The formal start of the election campaign is now imminent.
STA will spend the coming weeks highlighting the science and technology sector’s election priorities. These were developed from a sector leadership dialogue at the STA Presidents and CEOs Forum in October. Your team can download social media tiles promoting the priorities here for use on your channels. Please tag us so we can amplify!
At the outset of the campaign, STA will formally seek responses from parties and candidates on their policy commitments on the sector’s election priorities. We'll also monitor policy pledges made during the campaign and share that with our members.

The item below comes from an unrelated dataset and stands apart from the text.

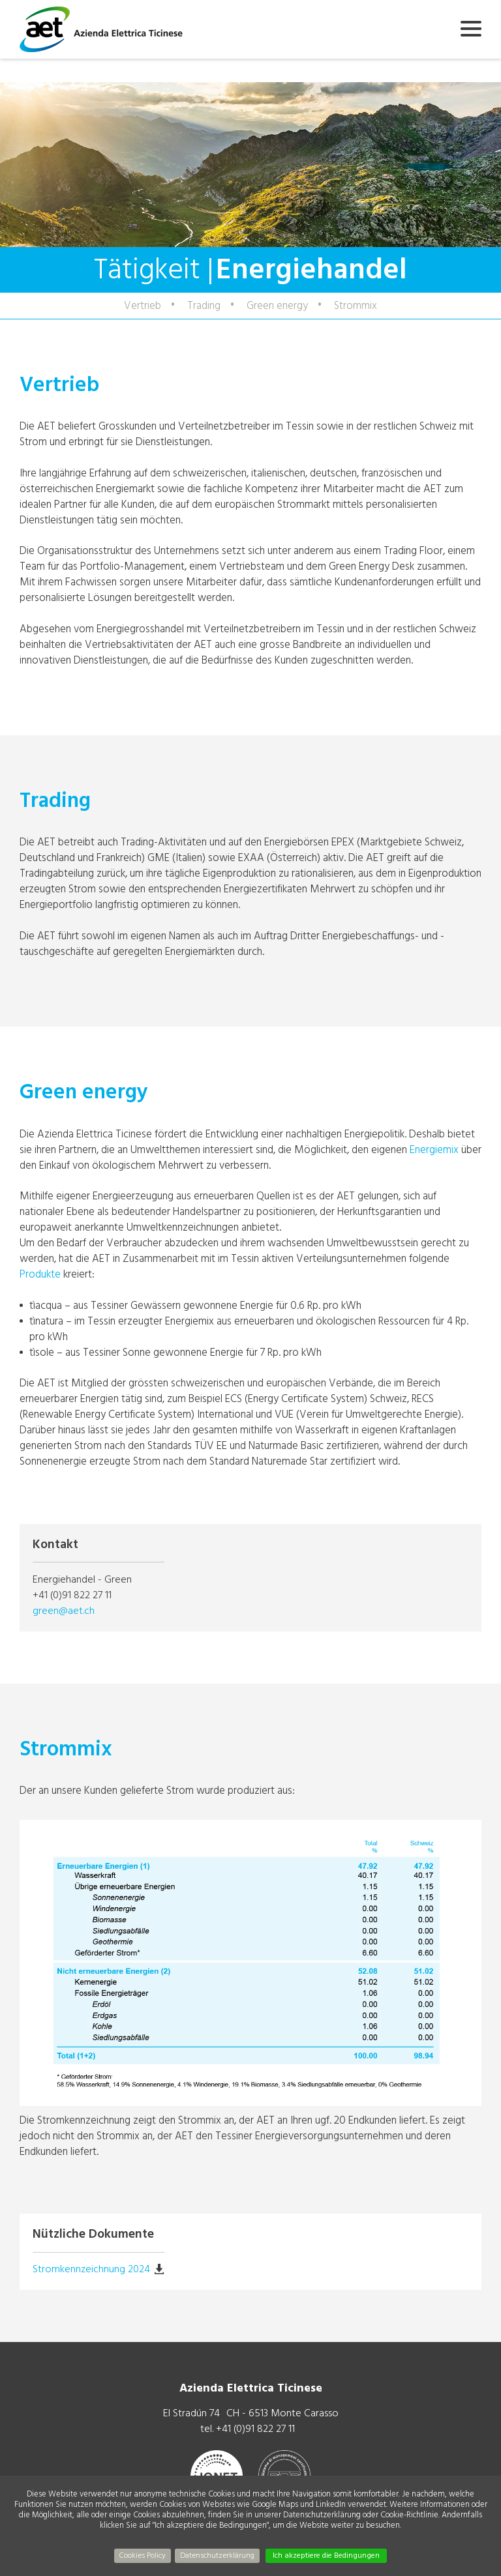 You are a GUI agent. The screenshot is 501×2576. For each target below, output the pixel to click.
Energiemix (435, 1149)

It was terrific to see so many of you at STA’s members-only post-Budget briefing last Thursday. We’ve had great feedback about the value of the detailed analysis of Budget announcements and consultation opportunities. With gratitude to STA Director of Policy and Engagement Dr Sarah Tynan, the brief is available in the member-only section of the STA website.
This week we’ve been so excited for Gamilaraay man and founder of STA member organisation Deadly Science, Corey Tutt, who roared onto the world stage as the first ever First Nations organisation to have its branding on a Formula 1 car. It’s a significant endorsement of the incredible work Deadly Science do to support First Nations kids to get a STEM education, and gives the organisation global exposure. Read more here.

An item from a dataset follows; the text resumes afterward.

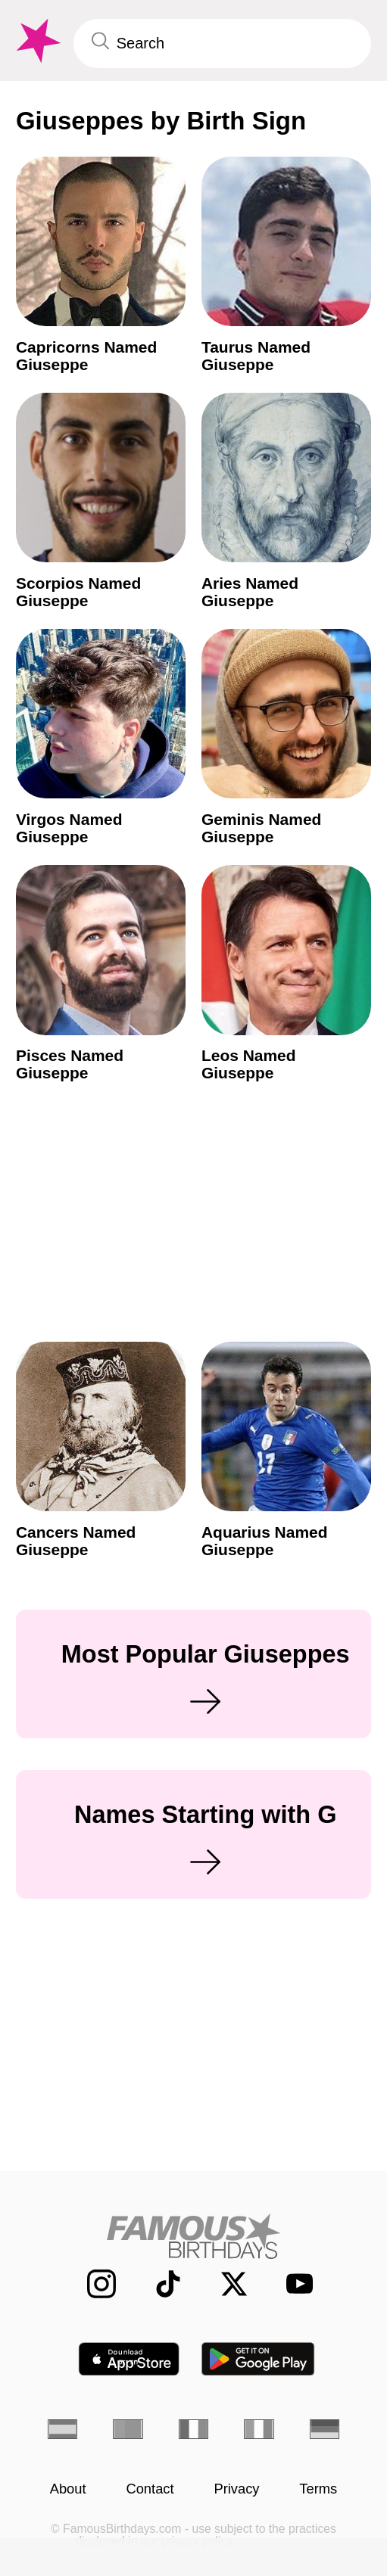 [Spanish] (62, 2429)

We are delighted that STA President Professor Mark Hutchinson has been appointed to the expanded Australian Research Council Advisory Committee. Mark will make a powerful contribution to the work of the Committee and brings deep insight from the research sector.

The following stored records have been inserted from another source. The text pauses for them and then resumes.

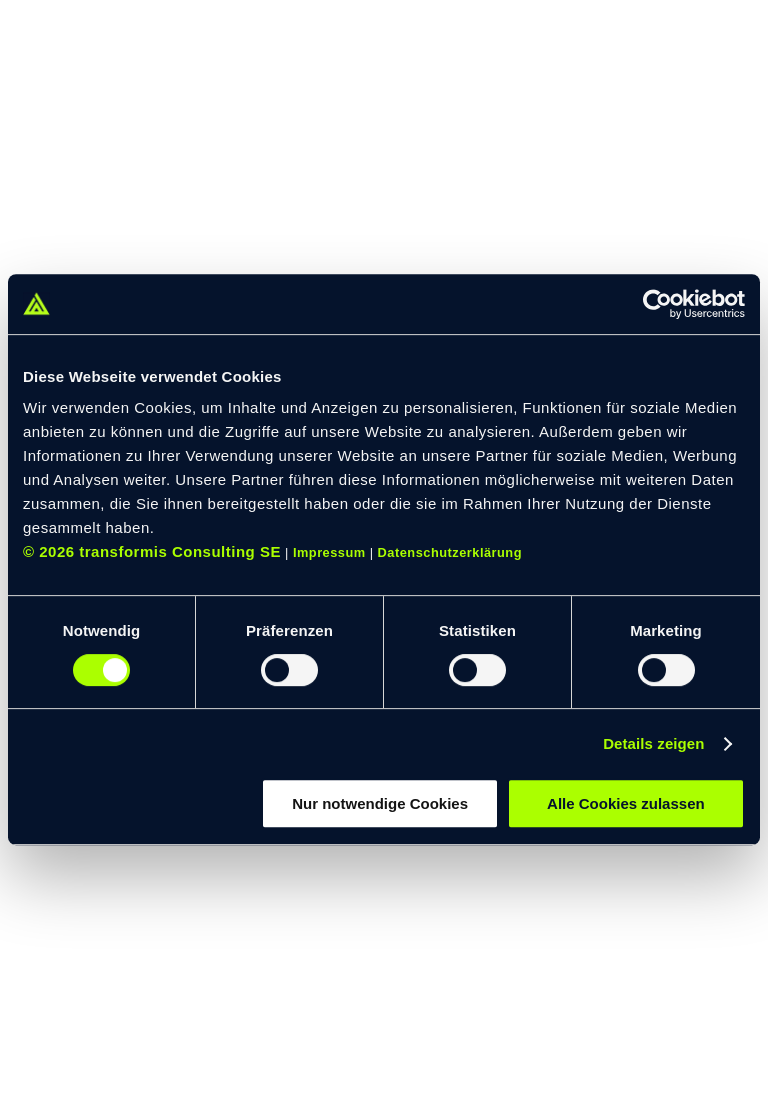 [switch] (289, 670)
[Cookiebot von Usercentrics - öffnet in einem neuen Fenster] (657, 304)
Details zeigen (653, 743)
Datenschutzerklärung (450, 552)
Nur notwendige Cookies (380, 803)
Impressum (329, 552)
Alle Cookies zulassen (626, 803)
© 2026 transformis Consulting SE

It was great to attend the Women in AI Awards last week in Melbourne. The top award was won by radiologist and breast cancer clinician Professor Helen Frazer, who is using AI for breast cancer detection. It was terrific to see so many brilliant and diverse women innovators recognised for their groundbreaking work.
The National Research Infrastructure Roadmap was released yesterday – and current projected funding of $900 million for existing NCRIS capabilities was reaffirmed. The Government says it is “considering further investment identified in the roadmap such as in digital research infrastructure, synthetic biology, research translation infrastructure, environmental and climate research infrastructure, and collections”.
Finally, this morning I spoke with a sizeable business audience for an Australian Chamber of Commerce and Industry event: ‘How becoming more sustainable can make Australia more prosperous’. It was an honour to connect the worlds of business, science and technology - and highlight our community’s desire to work with industry to help them make the transition required by the mounting risks, scale and pace of climate change.